:: Dataset entries ::
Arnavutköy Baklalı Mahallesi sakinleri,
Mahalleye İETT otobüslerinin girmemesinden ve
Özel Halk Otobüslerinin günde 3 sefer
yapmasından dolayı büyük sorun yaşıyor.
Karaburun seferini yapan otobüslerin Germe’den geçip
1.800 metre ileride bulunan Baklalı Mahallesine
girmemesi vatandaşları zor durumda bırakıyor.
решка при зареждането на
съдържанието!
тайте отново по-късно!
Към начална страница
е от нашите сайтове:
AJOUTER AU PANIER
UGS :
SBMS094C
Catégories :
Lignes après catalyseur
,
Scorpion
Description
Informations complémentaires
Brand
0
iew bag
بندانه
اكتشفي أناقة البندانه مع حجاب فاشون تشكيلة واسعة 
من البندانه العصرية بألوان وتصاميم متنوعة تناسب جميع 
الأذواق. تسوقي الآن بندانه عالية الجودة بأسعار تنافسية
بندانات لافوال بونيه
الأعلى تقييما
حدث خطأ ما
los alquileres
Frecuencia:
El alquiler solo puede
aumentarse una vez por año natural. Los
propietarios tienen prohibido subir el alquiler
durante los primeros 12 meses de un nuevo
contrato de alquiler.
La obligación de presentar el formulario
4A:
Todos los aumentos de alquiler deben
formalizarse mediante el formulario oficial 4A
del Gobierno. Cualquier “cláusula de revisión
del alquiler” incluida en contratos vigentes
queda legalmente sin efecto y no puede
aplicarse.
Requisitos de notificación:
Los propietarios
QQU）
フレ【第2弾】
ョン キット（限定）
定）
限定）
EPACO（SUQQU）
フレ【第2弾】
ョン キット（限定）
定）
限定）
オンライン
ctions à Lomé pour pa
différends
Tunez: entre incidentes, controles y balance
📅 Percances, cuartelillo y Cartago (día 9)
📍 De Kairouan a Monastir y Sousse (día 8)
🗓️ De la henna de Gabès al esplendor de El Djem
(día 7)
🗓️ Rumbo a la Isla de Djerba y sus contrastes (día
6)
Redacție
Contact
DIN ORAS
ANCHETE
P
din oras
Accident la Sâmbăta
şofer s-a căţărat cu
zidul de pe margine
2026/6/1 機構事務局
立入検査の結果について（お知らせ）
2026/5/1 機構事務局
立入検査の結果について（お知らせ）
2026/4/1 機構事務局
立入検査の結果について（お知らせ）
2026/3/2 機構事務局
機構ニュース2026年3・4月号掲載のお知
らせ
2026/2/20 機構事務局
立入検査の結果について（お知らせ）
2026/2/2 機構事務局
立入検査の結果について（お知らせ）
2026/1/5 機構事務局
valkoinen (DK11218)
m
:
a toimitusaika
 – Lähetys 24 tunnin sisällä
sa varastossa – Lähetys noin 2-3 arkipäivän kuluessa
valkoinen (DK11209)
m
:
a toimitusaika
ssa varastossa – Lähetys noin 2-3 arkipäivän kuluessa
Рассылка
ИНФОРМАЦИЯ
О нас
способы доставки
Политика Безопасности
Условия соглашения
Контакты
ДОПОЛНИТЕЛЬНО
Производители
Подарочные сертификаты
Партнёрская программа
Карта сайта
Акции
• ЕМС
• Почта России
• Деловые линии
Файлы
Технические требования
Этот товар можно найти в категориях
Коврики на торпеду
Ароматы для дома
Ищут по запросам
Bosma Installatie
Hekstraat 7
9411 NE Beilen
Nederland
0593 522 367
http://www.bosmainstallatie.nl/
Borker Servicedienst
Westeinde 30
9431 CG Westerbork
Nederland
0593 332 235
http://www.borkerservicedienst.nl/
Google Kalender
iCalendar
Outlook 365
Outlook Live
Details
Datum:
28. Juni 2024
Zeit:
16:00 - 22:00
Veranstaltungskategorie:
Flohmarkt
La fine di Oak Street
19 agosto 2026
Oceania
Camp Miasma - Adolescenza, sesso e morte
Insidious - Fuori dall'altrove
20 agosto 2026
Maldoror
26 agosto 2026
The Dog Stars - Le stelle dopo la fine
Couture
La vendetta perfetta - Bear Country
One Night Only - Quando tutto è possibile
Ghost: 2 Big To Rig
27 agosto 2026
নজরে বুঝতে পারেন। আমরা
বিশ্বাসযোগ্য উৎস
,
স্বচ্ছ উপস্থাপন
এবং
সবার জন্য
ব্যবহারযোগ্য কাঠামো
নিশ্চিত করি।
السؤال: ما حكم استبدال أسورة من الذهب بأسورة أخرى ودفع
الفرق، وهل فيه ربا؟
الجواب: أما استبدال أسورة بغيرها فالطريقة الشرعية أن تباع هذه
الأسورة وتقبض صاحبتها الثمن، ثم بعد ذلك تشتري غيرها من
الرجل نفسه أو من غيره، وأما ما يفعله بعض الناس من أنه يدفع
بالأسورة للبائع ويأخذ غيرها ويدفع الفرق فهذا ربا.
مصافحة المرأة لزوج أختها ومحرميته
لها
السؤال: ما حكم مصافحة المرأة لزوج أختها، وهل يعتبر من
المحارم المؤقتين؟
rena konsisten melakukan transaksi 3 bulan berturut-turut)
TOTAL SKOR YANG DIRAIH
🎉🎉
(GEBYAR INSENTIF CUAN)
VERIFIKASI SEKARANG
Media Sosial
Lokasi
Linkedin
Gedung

:: Required work ::
Only lines holding the word "الفرق" belong in the answer; copy each one from the material.

:: Solved exercise ::
الفرق، وهل فيه ربا؟
بالأسورة للبائع ويأخذ غيرها ويدفع الفرق فهذا ربا.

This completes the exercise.